There was a morbid beauty about her. The men inside the submersible could almost see her dining saloons and staterooms flooded with lights and crowded with hundreds of light-hearted and laughing passengers. They could visualize her libraries stacked with books, her smoking rooms filled with the blue haze of gentlemen's cigars, and hear the music of her band playing turn-of-the-century ragtime. The passengers walked her decks, the wealthy, the famous, men in immaculate evening dress, women in colorful ankle-length gowns, nannies with children clutching favorite toys, the Astons, the Guggenheims, and the Strauses in first class; the middle-class, the school teachers, the clergymen, the students, and the writers in second; the immigrants, the Irish farmers and their families, the carpenters, the bakers, the dressmakers, and the miners from remote villages of Sweden, Russia, and Greece in steerage. Then there were the almost nine hundred crew members, from the ship's officers to the caterers, the stewards, the lift boys, and the engineroom men.

Great opulence lay in the darkness beyond the doors and portholes. What would the swimming pool, the squash court, and the Turkish baths look like? Was there a rotten remnant of the great tapestry still hanging in the reception room? What of the bronze clock on the grand staircase, or the crystal chandeliers in the elegant Cafe Parisien, or the delicately ornate ceiling above the first-class dining saloon? Would, perhaps, the bones of Captain Edward J. Smith remain somewhere within the shadows of the bridge? What mysteries were there to be discovered within this once colossal floating palace if and when she ever greeted the sun again?

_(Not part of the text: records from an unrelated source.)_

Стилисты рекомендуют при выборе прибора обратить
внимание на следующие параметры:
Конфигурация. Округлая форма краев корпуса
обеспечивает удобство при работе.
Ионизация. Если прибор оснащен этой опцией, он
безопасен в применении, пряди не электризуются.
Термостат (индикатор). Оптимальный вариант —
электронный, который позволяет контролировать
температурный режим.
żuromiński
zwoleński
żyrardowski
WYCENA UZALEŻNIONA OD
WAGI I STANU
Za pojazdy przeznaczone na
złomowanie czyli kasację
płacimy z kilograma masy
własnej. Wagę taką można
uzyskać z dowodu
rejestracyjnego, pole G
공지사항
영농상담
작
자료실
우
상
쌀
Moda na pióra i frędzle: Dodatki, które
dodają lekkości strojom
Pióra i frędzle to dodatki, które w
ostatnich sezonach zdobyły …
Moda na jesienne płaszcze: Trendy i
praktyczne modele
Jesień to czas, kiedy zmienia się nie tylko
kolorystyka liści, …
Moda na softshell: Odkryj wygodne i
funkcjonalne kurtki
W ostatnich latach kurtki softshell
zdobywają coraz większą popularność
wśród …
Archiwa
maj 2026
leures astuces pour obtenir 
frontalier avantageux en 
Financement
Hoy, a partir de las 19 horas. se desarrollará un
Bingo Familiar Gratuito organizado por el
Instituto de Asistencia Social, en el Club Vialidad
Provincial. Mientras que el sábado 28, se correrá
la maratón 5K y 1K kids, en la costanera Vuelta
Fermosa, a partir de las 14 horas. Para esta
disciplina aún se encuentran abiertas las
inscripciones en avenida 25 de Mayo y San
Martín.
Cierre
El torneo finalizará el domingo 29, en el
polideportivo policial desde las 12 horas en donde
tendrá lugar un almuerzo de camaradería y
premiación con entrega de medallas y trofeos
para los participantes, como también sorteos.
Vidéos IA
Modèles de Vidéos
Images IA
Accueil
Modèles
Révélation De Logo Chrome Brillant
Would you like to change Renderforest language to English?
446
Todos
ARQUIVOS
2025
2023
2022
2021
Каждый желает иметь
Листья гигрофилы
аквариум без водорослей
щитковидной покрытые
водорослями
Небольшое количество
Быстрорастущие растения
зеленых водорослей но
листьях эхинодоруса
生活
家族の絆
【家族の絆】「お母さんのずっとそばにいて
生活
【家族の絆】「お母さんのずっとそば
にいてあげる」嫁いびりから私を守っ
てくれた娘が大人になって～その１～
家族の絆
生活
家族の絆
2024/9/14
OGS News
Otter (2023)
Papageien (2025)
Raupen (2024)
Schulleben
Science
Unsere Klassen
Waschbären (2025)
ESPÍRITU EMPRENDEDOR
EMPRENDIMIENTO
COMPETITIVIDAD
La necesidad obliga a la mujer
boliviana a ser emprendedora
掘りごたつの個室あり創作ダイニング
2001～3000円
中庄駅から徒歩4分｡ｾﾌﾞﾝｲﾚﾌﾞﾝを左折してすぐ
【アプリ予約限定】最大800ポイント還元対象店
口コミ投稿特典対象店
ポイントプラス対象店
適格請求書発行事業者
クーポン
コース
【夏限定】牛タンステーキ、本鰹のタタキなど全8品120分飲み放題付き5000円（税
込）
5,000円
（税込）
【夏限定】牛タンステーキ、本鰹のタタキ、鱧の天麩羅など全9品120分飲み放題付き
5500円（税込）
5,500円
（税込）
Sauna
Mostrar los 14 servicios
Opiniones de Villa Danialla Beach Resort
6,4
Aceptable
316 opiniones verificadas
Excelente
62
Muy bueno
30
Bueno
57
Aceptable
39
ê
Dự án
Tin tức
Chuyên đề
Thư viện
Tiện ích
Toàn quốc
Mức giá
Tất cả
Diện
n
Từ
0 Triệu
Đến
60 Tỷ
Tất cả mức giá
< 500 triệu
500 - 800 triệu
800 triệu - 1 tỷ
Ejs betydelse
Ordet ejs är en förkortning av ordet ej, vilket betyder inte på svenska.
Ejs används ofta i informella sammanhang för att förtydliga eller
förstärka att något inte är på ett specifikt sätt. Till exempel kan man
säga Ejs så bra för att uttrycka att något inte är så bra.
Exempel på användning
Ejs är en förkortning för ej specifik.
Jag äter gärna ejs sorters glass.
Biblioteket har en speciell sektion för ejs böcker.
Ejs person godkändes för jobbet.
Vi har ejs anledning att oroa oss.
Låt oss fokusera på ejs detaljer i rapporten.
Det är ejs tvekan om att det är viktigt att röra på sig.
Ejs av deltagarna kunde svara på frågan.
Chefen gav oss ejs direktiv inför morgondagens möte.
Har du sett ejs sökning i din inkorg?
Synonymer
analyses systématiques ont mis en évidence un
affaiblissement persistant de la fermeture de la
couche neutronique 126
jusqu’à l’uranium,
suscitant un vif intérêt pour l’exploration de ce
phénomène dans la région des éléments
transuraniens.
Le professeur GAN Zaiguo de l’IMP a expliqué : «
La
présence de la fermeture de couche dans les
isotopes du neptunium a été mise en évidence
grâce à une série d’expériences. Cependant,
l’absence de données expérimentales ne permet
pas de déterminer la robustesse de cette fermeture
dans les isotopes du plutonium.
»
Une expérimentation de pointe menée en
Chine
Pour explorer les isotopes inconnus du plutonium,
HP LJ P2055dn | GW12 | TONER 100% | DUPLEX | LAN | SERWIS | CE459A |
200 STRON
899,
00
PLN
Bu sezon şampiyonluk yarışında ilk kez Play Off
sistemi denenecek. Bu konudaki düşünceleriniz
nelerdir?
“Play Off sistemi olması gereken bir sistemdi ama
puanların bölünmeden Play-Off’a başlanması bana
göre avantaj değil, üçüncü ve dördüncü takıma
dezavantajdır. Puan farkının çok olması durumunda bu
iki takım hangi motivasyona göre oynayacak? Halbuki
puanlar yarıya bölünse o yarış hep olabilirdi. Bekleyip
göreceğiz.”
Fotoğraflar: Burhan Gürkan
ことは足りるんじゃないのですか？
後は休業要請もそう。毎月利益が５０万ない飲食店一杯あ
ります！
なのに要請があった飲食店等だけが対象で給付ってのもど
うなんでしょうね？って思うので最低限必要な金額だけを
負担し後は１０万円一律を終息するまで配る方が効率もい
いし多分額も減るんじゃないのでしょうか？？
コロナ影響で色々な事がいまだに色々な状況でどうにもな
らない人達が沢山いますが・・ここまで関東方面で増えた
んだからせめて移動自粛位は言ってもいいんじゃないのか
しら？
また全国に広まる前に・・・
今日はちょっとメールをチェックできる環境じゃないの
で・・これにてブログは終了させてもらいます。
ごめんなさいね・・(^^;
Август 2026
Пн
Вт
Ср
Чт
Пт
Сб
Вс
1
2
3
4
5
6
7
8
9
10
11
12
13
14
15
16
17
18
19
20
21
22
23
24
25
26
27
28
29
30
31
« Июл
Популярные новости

The strobe light on the submersible's cameras seemed to flash endlessly as the tiny intruder circled the immense hulk. A large two-foot, rat-tailed fish with huge eyes and a heavy armored head skittered over the slanting decks, showing total unconcern for the exploding beams of light.

After what seemed like hours, the submersible, the faces of its crew still glued to the viewports, rose over the first-class lounge roof, hovered for a few moments, then deposited a small electronic-signal capsule. Its low frequency impulses would now provide a traceable guideline for future dives to the wreck. Then the submersible made a gliding turn upward, her lights blinked out, and she melted back into the darkness from whence she had come.

Except for the few sparks of marine life that had somehow managed to adapt to survival in the black, bitter-cold environment, the Titanic was alone once more. But soon other submersibles would come and she would feel the tools of man working on her steel skin again, as she had so many years ago at the great slipways of the Harland and Wolff shipbuilding firm in Belfast.

Then, just perhaps, she would make her first port after all.

THE TITANIC

May 1988

37

In a measured and precise manner, the Soviet General Secretary, Georgi Antonov lit his pipe and surveyed the other men seated around the long mahogany conference table.

To his right sat Admiral Boris Sloyuk, director of Soviet Naval Intelligence, and his aide, Captain Prevlov. Opposite them were Vladimir Polevoi, Chief of the Foreign Secrets Department of the KGB, and Vasily Tilevitch, Marshal of the Soviet Union and chief director of Soviet Security.

Antonov came straight to the point "Well now, it seems the Americans are determined to raise the Titanic to the surface." He studied the papers sitting before him a few moments before continuing. "An extensive effort by the look of it. Two supply ships, three tenders, four deep-sea submersibles." He looked up at Admiral Sloyuk and Prevlov. "Do we have an observer in the area?"

Prevlov nodded. "The oceanographic research vessel Mikhail Kurkov, under the command of Captain Ivan Parotkin, is cruising the salvage perimeter."

"I know Parotkin personally," Sloyuk added. "He is a good seaman."